[Input data Boundary: Start]
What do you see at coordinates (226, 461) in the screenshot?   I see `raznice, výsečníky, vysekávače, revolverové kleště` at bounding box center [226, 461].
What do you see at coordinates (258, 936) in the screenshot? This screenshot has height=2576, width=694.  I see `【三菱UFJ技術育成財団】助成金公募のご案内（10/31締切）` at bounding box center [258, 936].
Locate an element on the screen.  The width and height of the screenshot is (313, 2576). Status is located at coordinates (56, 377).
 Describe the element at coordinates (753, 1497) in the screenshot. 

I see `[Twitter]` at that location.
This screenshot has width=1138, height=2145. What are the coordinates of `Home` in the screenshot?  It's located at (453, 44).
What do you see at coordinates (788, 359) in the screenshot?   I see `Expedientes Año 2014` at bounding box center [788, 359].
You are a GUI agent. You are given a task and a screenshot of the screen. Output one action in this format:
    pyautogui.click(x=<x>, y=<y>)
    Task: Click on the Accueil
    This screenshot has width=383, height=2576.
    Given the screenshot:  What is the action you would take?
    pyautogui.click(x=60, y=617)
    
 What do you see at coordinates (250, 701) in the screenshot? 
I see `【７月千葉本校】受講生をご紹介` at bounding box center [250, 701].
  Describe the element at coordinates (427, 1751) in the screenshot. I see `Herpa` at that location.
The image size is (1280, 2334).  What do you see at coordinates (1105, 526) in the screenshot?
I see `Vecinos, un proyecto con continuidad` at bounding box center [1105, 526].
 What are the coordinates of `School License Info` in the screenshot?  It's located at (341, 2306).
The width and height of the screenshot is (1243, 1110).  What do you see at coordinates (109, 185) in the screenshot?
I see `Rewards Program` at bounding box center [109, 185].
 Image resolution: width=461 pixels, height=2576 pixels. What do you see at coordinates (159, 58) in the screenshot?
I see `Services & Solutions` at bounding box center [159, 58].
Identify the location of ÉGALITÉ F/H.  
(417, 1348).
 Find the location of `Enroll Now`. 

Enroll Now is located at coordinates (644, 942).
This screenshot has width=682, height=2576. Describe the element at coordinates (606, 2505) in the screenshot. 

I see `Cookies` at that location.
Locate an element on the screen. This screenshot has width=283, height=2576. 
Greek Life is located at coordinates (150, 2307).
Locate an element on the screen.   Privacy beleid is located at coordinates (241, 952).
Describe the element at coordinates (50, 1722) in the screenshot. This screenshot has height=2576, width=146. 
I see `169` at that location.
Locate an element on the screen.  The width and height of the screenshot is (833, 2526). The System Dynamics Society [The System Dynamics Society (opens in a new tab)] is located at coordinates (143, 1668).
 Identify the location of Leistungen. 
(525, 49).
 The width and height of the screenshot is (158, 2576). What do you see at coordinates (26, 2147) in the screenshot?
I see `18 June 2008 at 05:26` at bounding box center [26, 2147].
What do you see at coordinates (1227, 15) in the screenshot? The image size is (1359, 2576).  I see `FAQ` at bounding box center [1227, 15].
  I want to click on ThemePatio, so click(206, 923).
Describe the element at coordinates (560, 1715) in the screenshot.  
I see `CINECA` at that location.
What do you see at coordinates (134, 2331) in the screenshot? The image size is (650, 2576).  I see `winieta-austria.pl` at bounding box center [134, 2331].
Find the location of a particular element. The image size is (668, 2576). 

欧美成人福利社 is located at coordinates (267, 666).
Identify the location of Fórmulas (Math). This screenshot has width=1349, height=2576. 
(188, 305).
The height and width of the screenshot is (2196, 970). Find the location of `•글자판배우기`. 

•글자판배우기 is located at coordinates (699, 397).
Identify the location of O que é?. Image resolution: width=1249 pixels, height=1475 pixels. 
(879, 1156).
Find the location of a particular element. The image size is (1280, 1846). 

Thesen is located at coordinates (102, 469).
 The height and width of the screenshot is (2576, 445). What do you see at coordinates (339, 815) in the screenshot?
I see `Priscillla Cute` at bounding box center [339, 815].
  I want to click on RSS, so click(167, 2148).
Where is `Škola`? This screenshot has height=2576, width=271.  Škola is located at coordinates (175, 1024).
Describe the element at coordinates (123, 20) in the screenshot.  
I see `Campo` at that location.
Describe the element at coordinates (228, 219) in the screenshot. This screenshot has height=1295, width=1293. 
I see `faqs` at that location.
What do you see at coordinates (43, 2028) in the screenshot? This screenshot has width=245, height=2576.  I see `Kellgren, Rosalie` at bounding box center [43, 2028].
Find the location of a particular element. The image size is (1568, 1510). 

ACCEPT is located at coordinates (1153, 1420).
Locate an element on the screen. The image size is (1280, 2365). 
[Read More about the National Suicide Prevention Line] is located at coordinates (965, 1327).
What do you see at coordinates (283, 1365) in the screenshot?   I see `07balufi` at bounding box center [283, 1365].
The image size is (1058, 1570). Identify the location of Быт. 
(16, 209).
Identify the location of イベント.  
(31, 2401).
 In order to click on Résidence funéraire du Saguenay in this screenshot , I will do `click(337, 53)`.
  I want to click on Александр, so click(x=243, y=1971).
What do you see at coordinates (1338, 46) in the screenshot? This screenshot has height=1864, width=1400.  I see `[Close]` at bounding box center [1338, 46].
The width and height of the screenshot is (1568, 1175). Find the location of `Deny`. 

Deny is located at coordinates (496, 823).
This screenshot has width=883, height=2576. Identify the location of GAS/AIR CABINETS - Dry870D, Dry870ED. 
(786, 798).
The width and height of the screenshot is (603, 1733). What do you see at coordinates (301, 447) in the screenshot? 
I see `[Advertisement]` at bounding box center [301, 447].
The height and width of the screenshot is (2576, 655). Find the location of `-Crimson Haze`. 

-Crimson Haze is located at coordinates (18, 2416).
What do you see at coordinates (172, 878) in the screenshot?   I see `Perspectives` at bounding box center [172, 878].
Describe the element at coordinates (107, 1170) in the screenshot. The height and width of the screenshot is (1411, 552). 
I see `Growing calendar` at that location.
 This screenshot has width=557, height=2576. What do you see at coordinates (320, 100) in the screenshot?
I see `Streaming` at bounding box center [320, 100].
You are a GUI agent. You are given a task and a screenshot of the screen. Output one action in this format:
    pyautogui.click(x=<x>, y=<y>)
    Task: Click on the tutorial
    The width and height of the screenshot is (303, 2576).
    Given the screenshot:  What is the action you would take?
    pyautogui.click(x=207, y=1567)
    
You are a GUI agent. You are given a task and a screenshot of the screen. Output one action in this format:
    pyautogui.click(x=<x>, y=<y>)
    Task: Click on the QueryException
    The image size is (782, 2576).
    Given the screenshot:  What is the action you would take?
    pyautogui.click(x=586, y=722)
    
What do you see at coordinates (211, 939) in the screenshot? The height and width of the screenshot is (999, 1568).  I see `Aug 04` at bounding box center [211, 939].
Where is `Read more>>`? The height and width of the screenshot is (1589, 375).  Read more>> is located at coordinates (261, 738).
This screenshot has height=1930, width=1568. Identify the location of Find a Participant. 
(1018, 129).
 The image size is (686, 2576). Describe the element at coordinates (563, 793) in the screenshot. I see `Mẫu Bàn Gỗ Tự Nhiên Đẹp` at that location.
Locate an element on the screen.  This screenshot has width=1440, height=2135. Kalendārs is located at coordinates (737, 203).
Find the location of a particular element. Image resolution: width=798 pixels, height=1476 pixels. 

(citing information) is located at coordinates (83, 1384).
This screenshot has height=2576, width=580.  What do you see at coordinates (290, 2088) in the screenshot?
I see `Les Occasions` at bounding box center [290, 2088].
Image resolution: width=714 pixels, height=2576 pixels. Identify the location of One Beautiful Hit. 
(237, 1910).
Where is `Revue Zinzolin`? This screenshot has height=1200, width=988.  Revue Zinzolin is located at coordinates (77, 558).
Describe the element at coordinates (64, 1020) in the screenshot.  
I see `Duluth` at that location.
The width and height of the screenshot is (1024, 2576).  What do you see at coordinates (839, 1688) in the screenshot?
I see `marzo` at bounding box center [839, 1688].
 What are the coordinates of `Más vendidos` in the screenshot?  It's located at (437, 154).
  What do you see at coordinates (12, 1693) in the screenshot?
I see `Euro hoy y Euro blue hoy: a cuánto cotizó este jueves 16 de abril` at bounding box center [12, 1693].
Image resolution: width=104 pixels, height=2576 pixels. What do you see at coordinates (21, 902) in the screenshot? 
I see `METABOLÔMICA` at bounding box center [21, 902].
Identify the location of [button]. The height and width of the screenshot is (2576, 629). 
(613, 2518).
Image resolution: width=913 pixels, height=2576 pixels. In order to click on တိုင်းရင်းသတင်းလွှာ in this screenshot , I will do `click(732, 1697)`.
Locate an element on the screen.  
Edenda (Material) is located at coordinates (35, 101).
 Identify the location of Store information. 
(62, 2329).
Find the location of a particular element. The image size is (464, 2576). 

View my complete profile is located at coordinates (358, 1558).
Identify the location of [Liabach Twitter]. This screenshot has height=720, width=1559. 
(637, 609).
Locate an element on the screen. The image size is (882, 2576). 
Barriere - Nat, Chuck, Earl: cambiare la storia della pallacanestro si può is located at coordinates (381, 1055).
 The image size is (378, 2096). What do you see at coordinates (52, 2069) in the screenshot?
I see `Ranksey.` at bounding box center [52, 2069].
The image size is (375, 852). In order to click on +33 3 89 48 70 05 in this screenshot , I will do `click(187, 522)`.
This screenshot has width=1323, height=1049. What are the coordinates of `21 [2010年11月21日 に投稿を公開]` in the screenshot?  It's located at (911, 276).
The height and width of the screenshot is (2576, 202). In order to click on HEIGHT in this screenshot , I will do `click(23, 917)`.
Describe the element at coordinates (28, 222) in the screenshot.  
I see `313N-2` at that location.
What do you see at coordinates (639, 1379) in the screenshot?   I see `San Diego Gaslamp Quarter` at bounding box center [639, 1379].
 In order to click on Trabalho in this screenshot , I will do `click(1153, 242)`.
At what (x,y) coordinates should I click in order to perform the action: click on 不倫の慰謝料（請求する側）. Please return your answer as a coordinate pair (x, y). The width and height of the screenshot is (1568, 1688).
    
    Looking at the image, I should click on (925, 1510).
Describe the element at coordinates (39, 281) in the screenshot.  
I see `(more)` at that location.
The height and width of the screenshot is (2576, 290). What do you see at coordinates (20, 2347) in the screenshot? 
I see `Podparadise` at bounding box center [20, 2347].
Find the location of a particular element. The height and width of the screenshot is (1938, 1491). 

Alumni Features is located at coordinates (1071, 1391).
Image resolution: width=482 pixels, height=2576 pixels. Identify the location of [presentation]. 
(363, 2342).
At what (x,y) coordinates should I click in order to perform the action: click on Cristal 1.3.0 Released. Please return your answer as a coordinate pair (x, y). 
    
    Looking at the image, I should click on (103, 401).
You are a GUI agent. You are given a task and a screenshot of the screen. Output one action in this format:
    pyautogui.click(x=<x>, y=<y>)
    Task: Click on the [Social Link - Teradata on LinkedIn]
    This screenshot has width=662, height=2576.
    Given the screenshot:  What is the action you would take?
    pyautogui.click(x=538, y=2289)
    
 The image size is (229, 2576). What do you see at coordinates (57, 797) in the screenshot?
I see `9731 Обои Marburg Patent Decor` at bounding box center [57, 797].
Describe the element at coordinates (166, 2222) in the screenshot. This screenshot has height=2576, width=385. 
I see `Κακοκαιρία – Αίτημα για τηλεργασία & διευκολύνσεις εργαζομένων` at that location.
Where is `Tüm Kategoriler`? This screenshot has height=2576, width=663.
[Input data Boundary: End]
## Exercise brief
Output the lines above between the one holding "This screenshot has width=1138, height=2145." and the one holding "What do you see at coordinates (788, 359)", inclusive, with nothing before or after them.

## Answer space
This screenshot has width=1138, height=2145. What are the coordinates of `Home` in the screenshot?  It's located at (453, 44).
What do you see at coordinates (788, 359) in the screenshot?   I see `Expedientes Año 2014` at bounding box center [788, 359].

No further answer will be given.